Then: On December 21st, one day after my 8th birthday, my grandma died of breast cancer.
One week before my 22nd birthday on December 13th, 1995, my daddy died of multiple myeloma, a type of bone marrow cancer.
My previous feelings about cancer came from losing two of the people I loved the most. Cancer changed me. In some ways for the better, but in a lot of ways for the worse.
Thirty-three and nineteen years ago, my grandma and my daddy didn’t “lose their battles to cancer”, but I did.
God allowed them to win their battles! Matthew 25:23 says it all, “His master replied, ‘Well done, good and faithful servant! You have been faithful with a few things; I will put you in charge of many things. Come and share your master’s happiness!'” They are no longer in pain. They no longer suffer. Their bodies were renewed, and their spirits went home! They are happy.
But all I saw at the time was my own selfish thoughts and feelings. God had stolen them from me as far as I was concerned. We’d all gathered in His holy name and prayed they’d be healed, and I failed to see that our prayers had been answered. Not the way we desired, but according to God’s will. That was something I couldn’t wrap my childish, selfish brain around for a long time.
I went through the grieving process after my daddy died until I got to anger. Then I stayed there. Anger became cancer. I was so mad at God, and I wasn’t afraid to tell Him all about it. Until the day I just decided to go silent. The good ol’ silent treatment.
Me, my life, and my world probably appeared okay to most everyone else, but what was hidden deep inside of me was secretly destroying so much of all I had to be grateful for. I was truly the one “losing my battle to cancer”.
My other cancer was fear. I spent the majority of my life afraid I would get cancer. Every time I got sick, I was sure I had it. If my body had three or more bruises on it at the same time, I was sure I was next. I’d die of this ghastly disease too. The first time I was offered a cancer supplement plan, I bought it. I was 24 years old. I paid for it religiously every year it was offered to me until this year.
Over the course of these years, I’d reconnect with God, but I wouldn’t let go of my cancers. I held on to fear and anger despite intense studies on both topics. I suffered from a lot of other things too. My whole body was full of cancers, and I was terminally ill. I allowed people to hurt me, and I’d hurt a lot of people along the way. I was dying a little more every day. It was a pathetic life. I was to blame for it. I let myself “lose my battle to cancer”.
I really started cancer treatment on April 5, 2014. My daughter, K’Lee, shared with me her very realistic dream to Heaven and back. God would use my child’s dream to show me all the answers I’d been searching for. It all came down to one simple sounding thing – Faith. Faith in a God I couldn’t see, hear, or feel until I truly had faith in Him. Then this magical and miraculous thing happened just like what happened to the Israelites in Hosea 2.
Now: I’m healed of cancer through the grace of God because of my faith in all that He is.
No, I’m not in denial. I’m fully aware of my medical pathology report. I’ve had it explained so well, I can teach a class on ductal carcinoma. I know exactly what it all means and what it could all mean, but I’m also fully aware that cancer can’t win this battle. Cancer loss the battle the moment I allowed myself to live by faith and not by anger or fear or anything else.
I spent over 40 years trying to figure out what my purpose was when all I needed to do was have faith that God holds my purpose in the palm of His hands. As long as I’m faithful to Him, I’m doing exactly what He has planned for my life.

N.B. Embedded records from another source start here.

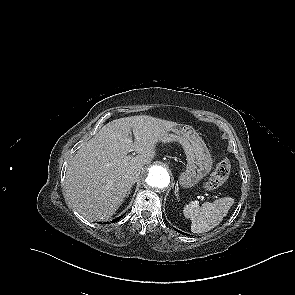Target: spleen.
I'll return each mask as SVG.
<instances>
[{"label":"spleen","instance_id":"3e777b00","mask_svg":"<svg viewBox=\"0 0 295 295\" xmlns=\"http://www.w3.org/2000/svg\"><path fill=\"white\" fill-rule=\"evenodd\" d=\"M233 204L231 197L220 198L213 203L205 202L201 206L191 202L184 206L183 214L191 220L193 233H204L219 225Z\"/></svg>","mask_w":295,"mask_h":295}]
</instances>
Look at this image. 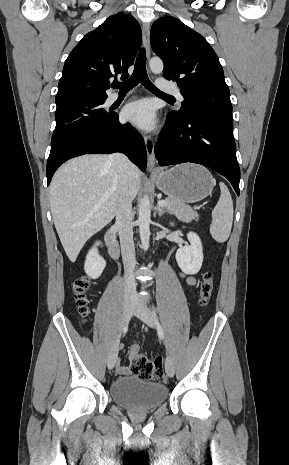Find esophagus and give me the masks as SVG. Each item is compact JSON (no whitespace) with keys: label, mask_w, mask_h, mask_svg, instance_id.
<instances>
[{"label":"esophagus","mask_w":289,"mask_h":465,"mask_svg":"<svg viewBox=\"0 0 289 465\" xmlns=\"http://www.w3.org/2000/svg\"><path fill=\"white\" fill-rule=\"evenodd\" d=\"M143 43L146 49L147 58H150V24L145 22L142 26ZM144 143L147 152V168L155 170L154 141L150 135H144Z\"/></svg>","instance_id":"1"}]
</instances>
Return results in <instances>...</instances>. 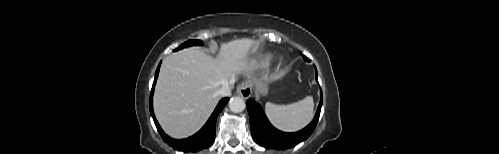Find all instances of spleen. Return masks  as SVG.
<instances>
[{"instance_id": "1", "label": "spleen", "mask_w": 499, "mask_h": 154, "mask_svg": "<svg viewBox=\"0 0 499 154\" xmlns=\"http://www.w3.org/2000/svg\"><path fill=\"white\" fill-rule=\"evenodd\" d=\"M314 102L311 96L288 104L267 102L265 112L271 123L280 130L294 132L305 127L313 117Z\"/></svg>"}]
</instances>
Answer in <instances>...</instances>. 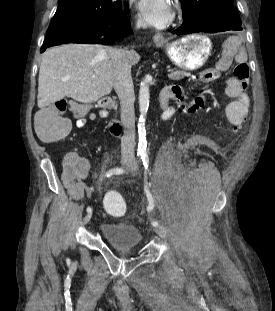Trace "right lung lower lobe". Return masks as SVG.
<instances>
[{
	"label": "right lung lower lobe",
	"mask_w": 275,
	"mask_h": 311,
	"mask_svg": "<svg viewBox=\"0 0 275 311\" xmlns=\"http://www.w3.org/2000/svg\"><path fill=\"white\" fill-rule=\"evenodd\" d=\"M129 33V20L120 10L103 18L56 28L46 35L41 52L48 47L65 43L111 44Z\"/></svg>",
	"instance_id": "1"
}]
</instances>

No, I don’t understand why I got breast cancer. That’s outside my realm of comprehension. No, I don’t think it’s fair that I have to go through chemo, but that’s just me being human. What person ever has this on their bucket list? Poor choice of words maybe, but honestly no one signs up for this lifestyle.

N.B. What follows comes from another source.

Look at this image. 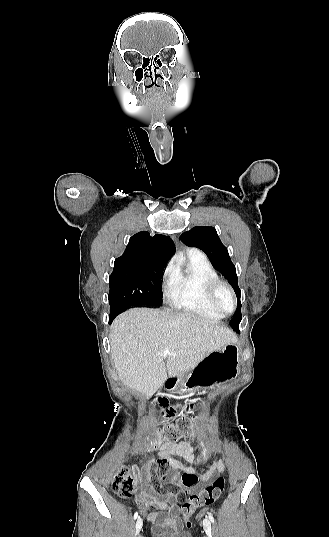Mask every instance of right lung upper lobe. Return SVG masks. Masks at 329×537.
<instances>
[{"label": "right lung upper lobe", "instance_id": "obj_1", "mask_svg": "<svg viewBox=\"0 0 329 537\" xmlns=\"http://www.w3.org/2000/svg\"><path fill=\"white\" fill-rule=\"evenodd\" d=\"M173 254V242L168 236L156 234L152 237L149 232L141 231L130 238L123 255L115 259L114 270L167 264Z\"/></svg>", "mask_w": 329, "mask_h": 537}]
</instances>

Cancer now has come with God granted courage. God granted peace. God given strength. All because of my faith in Him, and my desire to allow His will to be done.
So my cancer today is not anywhere close to being as dangerous as the cancer I let eat at me most of my life. Perhaps, God is using this cancer as my final treatment from the cancers I’ve had for so long. I’m being healed a little more every day. The sun will shine through the clouds, and many will see God’s glory through this storm.